CEI initiatives in the world for the care of creation

by time news
Photo on Ravi Pinisetti are Unsplash

The Church in Italy, through the Service for Charitable Interventions and 8xmille Funds, supports the rebirth of Creation and environmental care. Since 1991, 107 projects have been funded in 31 countries, with over 11.5 million euros earmarked to combat environmental degradation and safeguard ecosystems. The Pope invites us to “hope and act with Creation” to address climate change and its consequences on water, air, food and public health, which particularly affect the poorest and cause forced migration. In response, the Church promotes environmental education, tree planting, and ecological waste management.

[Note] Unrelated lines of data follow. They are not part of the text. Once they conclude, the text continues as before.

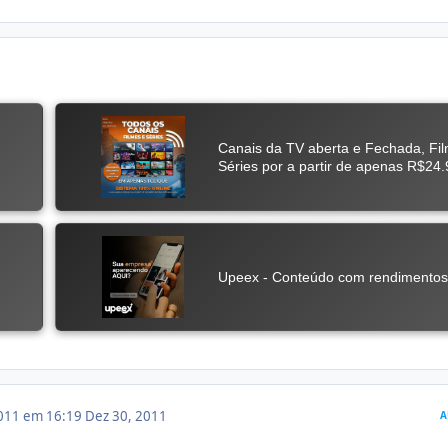
011 em 16:19
Dez 30, 2011
A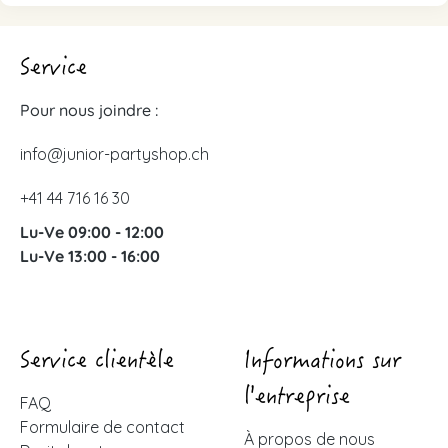
Service
Pour nous joindre :
info@junior-partyshop.ch
+41 44 716 16 30
Lu-Ve 09:00 - 12:00
Lu-Ve 13:00 - 16:00
Service clientèle
Informations sur
l'entreprise
FAQ
Formulaire de contact
À propos de nous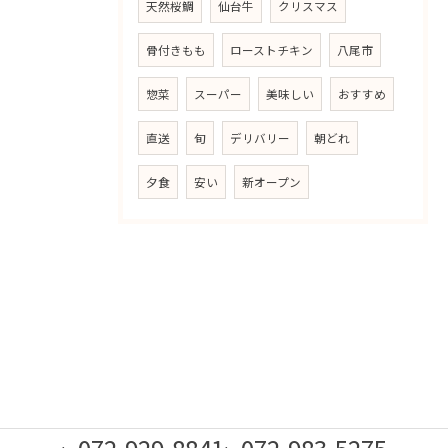
天然桜鯛
仙台牛
クリスマス
骨付きもも
ローストチキン
八尾市
惣菜
スーパー
美味しい
おすすめ
直送
旬
デリバリー
朝どれ
夕食
安い
新オープン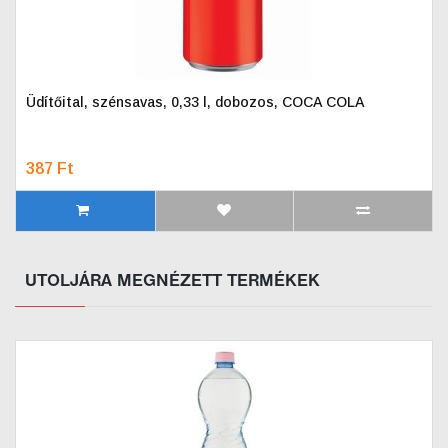
Üdítőital, szénsavas, 0,33 l, dobozos, COCA COLA
387 Ft
UTOLJÁRA MEGNÉZETT TERMÉKEK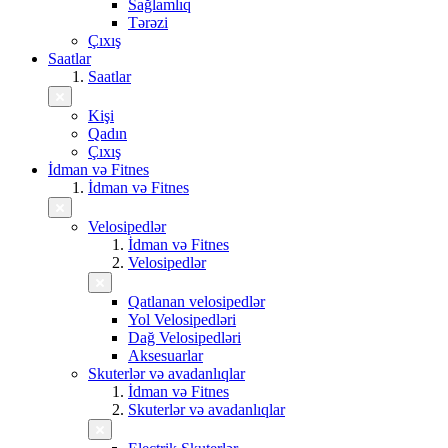
Sağlamlıq
Tərəzi
Çıxış
Saatlar
Saatlar
Kişi
Qadın
Çıxış
İdman və Fitnes
İdman və Fitnes
Velosipedlər
İdman və Fitnes
Velosipedlər
Qatlanan velosipedlər
Yol Velosipedləri
Dağ Velosipedləri
Aksesuarlar
Skuterlər və avadanlıqlar
İdman və Fitnes
Skuterlər və avadanlıqlar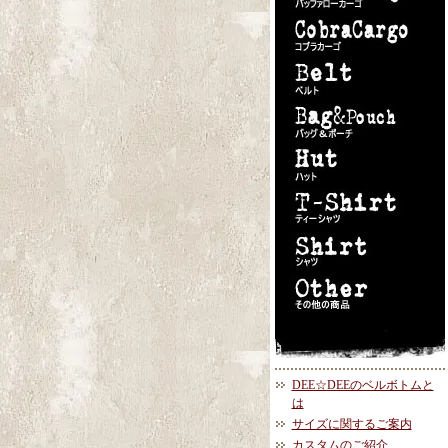
DEE☆DEEのベルボトムと
は
サイズに関するご案内
カスタムのご紹介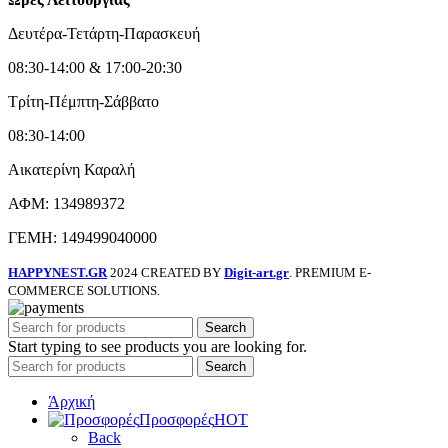
Δευτέρα-Τετάρτη-Παρασκευή
08:30-14:00 & 17:00-20:30
Τρίτη-Πέμπτη-Σάββατο
08:30-14:00
Αικατερίνη Καραλή
ΑΦΜ: 134989372
ΓΕΜΗ: 149499040000
HAPPYNEST.GR
2024 CREATED BY
Digit-art.gr
. PREMIUM E-
COMMERCE SOLUTIONS.
Search
Start typing to see products you are looking for.
Search
Άρχική
Προσφορές
HOT
Back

CEI initiatives for the care of creation

Supporting the rebirth of the “groaning” Creation, contributing, as Pope Francis asks, to “move from the arrogance of those who want to dominate others and nature, reduced to an object to be manipulated, to the humility of those who care for others and for Creation”. This is what the Church does in Italy, through the Service for Charitable Interventions for the Development of Peoples and thanks to the 8xmille funds that citizens allocate to the Catholic Church. Since 1991, 107 projects have been financed aimed at combating environmental degradation, climate change and the protection of natural wealth and ecosystems in 31 countries, for a total of over 11.5 million euros. “Hope and act with Creation” is Pope Francis’ invitation for the World Day of Prayer for the Care of Creation, celebrated on September 1st. Hoping and acting with Creation means first of all joining forces “in responsibility for a human and integral ecology, the way of salvation for our common home and for us who live in it”.

The Threats of Climate Change

Climate change threatens water, air, food and energy systems, but also public health. There are over three and a half billion people living in regions that are highly sensitive to the devastation caused by the environmental crisis, which also causes forced migrations of families. Environmental degradation, then, causes wars and increases poverty. It is always the poor of the Earth who suffer most from air pollution, despite contributing less to the problem.

Operation “Wangarii Maathai” in Congo

We need to act urgently and together. “It is included in our five-year strategic plan for overall pastoral care, launched in 2022,” emphasizes Monsignor Fulgence Muteba, Archbishop of Lubumbashi and President of the Episcopal Conference of the Democratic Republic of the Congo. “The priorities – he adds – revolve around environmental education, to Operation ‘Wangarii Maathai’ consisting in the planting of trees, the support of ecological conversion actions, the promotion of ecological wisdom already present in traditional culture, environmental sanitation initiatives and responsible waste management”. As also happens in the diocese of Rabbitwhere the poorest population suffers from problems of water supply and hygiene as well as poor management of domestic waste that makes the water and surrounding land unhealthy. Thanks to a project supported by the CEI and managed by the local Caritas, it was possible to train women and young people and start 24 agro-ecological businesses for the recycling, disposal and transformation of organic waste used in domestic crops to improve the agricultural yield of vegetable gardens and fields.

A different approach to environmental protection

Another approach, respectful of the environment, is therefore possible. This is demonstrated, for example, by the projects which, with the 8xmille funds, have allowed Local cooperatives in Northeast Brazil to strengthen innovative training networks for community agriculture and food chains. “We have worked – highlights nutritionist Clara Terko Takaki – on food sovereignty and security based on the Amazon biome and the seasons of the year, on the valorization of regional eating habits and the full use of these foods with fermented and dehydrated surpluses, especially cassava. In this way we can avoid waste, eliminate gases that increase the greenhouse effect, reduce hungerimprove immune defenses and generate income”. Specifically, the food supply chain project contributed to the training of about one hundred young people and to the improvement of the living conditions of the rural population of Santa Luzia and Limoeiro do Norte through the strengthening of training proposals in the agro-zootechnical field and the creation of a collaboration network between Brazilian training entities for a periodic exchange of knowledge, experiences, good practices and skills, to facilitate sustainable agricultural development of the rural areas involved.